Given this background, and Mr. Allen’s occasional references in the hospital’s corridors to “liquidation,” the speculation among hospital staff now becomes whether or not Adventist Health, which runs Mendo’s only two other hospitals, and which is investing millions of dollars in large capacity increases in its for-profit operations in Willits and Ukiah, will pick up Coast Hospital for pennies on the dollar by assuming whatever’s left of their debt after the bankruptcy process is over. If that happened, Coast Hospital would probably be reduced to more of an intake-screening operation to funnel paying patients needing actual hospitalization to their newly expanded Willits and Ukiah facilities, leaving Coast Hospital as more of a stripped down clinic and emergency care branch office than a full-service “hospital.”

Coast Hospital is one of only three remaining publicly-owned hospitals in all of California, the rest having been privatized as medicine and medical insurance move more and more into cash-cows for its shareholders and away from its primary mission of providing health care to all people regardless of their ability to pay.
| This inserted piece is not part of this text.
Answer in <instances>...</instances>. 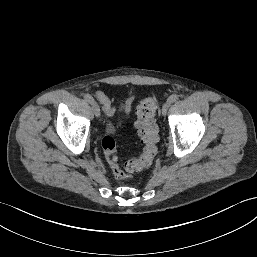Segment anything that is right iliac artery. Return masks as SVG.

Allen’s insistence on taking the Hospital through bankruptcy — backed by his credulous board of directors which fired former CEO Hino without even giving Hino’s practical non-bankruptcy plans a try — pretty much forecloses other options such as 1. renegotiating reduced contracts with part-time doctors who are not bringing in enough patients to justify all the hospital costs they demand (i.e., admin, nursing, malpractice insurance, and the rest of the hospital’s overhead), 2. issuing new bonds, and/or 3. going to the hospital district’s voters for an increase in the parcel tax proposal to save the popular little public hospital from becoming just another tentacle of Mendocino County's Adventist octopus.
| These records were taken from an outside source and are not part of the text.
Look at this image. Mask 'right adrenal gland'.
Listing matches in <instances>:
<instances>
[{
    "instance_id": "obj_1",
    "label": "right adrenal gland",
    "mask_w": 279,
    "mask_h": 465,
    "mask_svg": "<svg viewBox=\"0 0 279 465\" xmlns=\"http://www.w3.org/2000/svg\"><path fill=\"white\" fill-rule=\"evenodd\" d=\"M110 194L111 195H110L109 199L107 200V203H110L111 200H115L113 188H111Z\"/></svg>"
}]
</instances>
Another sign that Allen is more interested in bankruptcy and liquidation than in recovery, is the administration’s continued failure to fix their ongoing billing problems, problems which the hospital’s accounting staff have pointed out several times. Fixing them would require that administration impose requirements on their contract doctors to make sure that all billable services are properly documented. (One problem that has been pointed out to us is when a patient is scheduled for routine or elective surgery the doctors refuse to itemize the pre-op steps and connect them to the surgery — blood tests, EKGs, x-rays, MRIs, and other tests to make sure a patient can handle the surgery — designating them as simply “pre-op” which are not billable to the insurance agency as part of the surgery itself.)

At the rate they’re going, the hospital’s core medical care functions will be strangled as experienced older staffers quit or retire, pay and benefits are cut or eliminated for everyone else, further cuts in capacity are made (there’s already talk of reducing the number of acute care beds to reduce the number of staff nurses needed), and capital equipment upgrades and acquisitions come to a halt. Once that gutting takes place, what’s left of Coast Hospital will be easy pickings for Adventist.